Which is why you'll notice that the longest part of this book is on coaching. That is no accident.
In the technology industry, we focus so much on the core skills and competencies used by product managers, designers, and engineers, but so little on the skills and competencies of managers and leaders. Yet it is these managers and leaders who are responsible for molding people into effective teams.
The logic is simple: Your company depends on successful products. And successful products come from strong product teams.
Coaching is what turns ordinary people into extraordinary product teams .
If a product team is not effective, we need to look hard at the people on that team and see where we can help them improve as individuals, and especially as a team.
The chapters in this part highlight the most important areas of coaching and development for members of product teams. Unless you've been personally coached by an experienced manager, many of the topics may be new to you. Certainly, if you can speak from experience on these topics, so much the better, but if not, it is still valuable to be able to discuss the topic openly. You can learn and improve together.
More than anything, good coaching is an ongoing dialog, with the goal of helping the employee to reach her potential.
CHAPTER 7 The Coaching Mindset
Coaching might be even more essential than mentoring to our careers and our teams. Whereas mentors dole out words of wisdom, coaches roll up their sleeves and get their hands dirty. They don't just believe in our potential; they get in the arena to help us realize our potential. They hold up a mirror so we can see our blind spots and they hold us accountable for working through our sore spots.

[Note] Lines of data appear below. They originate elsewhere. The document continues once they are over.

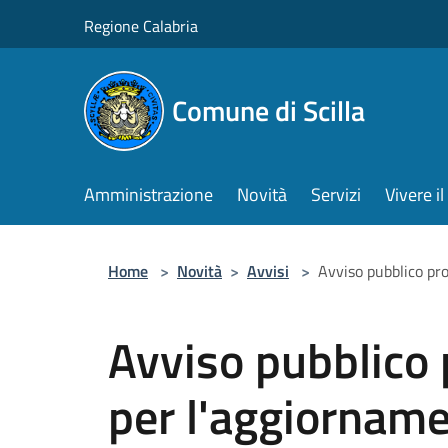
Salta al contenuto principale
Regione Calabria
Comune di Scilla
Amministrazione
Novità
Servizi
Vivere 
Home
>
Novità
>
Avvisi
>
Avviso pubblico pr
Avviso pubblico
per l'aggiorname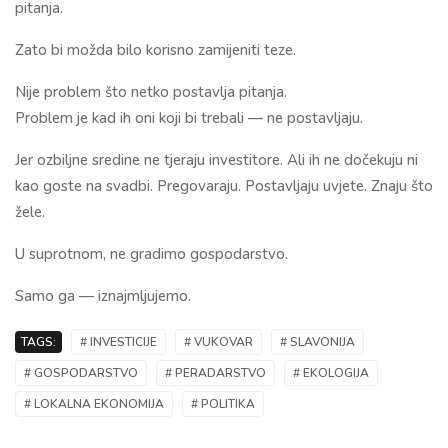
pitanja.
Zato bi možda bilo korisno zamijeniti teze.
Nije problem što netko postavlja pitanja.
Problem je kad ih oni koji bi trebali — ne postavljaju.
Jer ozbiljne sredine ne tjeraju investitore. Ali ih ne dočekuju ni
kao goste na svadbi. Pregovaraju. Postavljaju uvjete. Znaju što
žele.
U suprotnom, ne gradimo gospodarstvo.
Samo ga — iznajmljujemo.
TAGS:
# INVESTICIJE
# VUKOVAR
# SLAVONIJA
# GOSPODARSTVO
# PERADARSTVO
# EKOLOGIJA
# LOKALNA EKONOMIJA
# POLITIKA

They take responsibility for making us better without taking credit for our accomplishments .
—Bill Campbell
In this chapter, I'd like to focus not on the people you are trying to coach, but rather, on the necessary mindset of you as coach.

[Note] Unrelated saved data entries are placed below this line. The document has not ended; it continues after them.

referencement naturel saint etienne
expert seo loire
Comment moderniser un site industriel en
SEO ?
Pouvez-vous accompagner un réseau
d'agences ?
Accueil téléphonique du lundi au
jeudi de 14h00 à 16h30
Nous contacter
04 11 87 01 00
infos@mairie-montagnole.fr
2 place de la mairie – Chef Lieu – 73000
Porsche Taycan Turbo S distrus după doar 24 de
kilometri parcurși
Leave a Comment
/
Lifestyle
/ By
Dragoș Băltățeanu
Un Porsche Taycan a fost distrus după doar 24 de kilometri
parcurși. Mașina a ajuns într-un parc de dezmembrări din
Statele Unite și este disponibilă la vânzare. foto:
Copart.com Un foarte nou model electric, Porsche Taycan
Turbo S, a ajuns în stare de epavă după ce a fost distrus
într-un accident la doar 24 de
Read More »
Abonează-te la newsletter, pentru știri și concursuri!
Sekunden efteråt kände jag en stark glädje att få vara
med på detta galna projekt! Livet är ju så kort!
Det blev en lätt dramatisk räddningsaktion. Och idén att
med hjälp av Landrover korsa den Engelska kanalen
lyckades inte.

The wrong mindset may lead you to apply these tools in ways that actually undermine their intent.
For example, you may be committed to having regular one‐on‐one meetings with each of your team members, but if these meetings consist primarily of you allocating and prioritizing tasks, they are not helpful—and likely even harmful—as a coaching tool.
A coaching mindset provides a foundation of intent. It is the framing that directs your application of coaching techniques, and your guiding principle for taking action and making decisions around developing a team.

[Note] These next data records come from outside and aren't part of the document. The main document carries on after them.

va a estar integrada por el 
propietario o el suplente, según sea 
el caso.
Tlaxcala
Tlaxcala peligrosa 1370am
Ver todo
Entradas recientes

If you are an experienced coach or manager, you may have already developed your own set of principles. If not, or if you are new to management, or if you are responsible for developing a new manager, this chapter attempts to describe the most important guidelines for coaching and management.
Developing People Is Job #1
It's amazing and distressing how few managers actually subscribe to this principle—that developing people is job #1. Most say the right things about the importance of the team, but their actions tell a very different story. They see their accountability for aggregate product outcomes as their most important job and treat their teams as a means to an end.
If you are a manager, you should be spending most of your time and energy on coaching your team. This means expending real effort on things such as assessing your team, creating coaching plans, and actively helping them improve and develop.
You should measure your own job performance on the successes of your team members, even more than the success of your products.
Empowering People Produces the Best Results
Many new managers see their job as driving their team's task list.
This may result in a few short‐term tactical successes, but your product will never reach its full potential if the team is only asked to execute your ideas and actions. More important, you will find it very hard to retain strong people when they have so little sense of ownership over their work.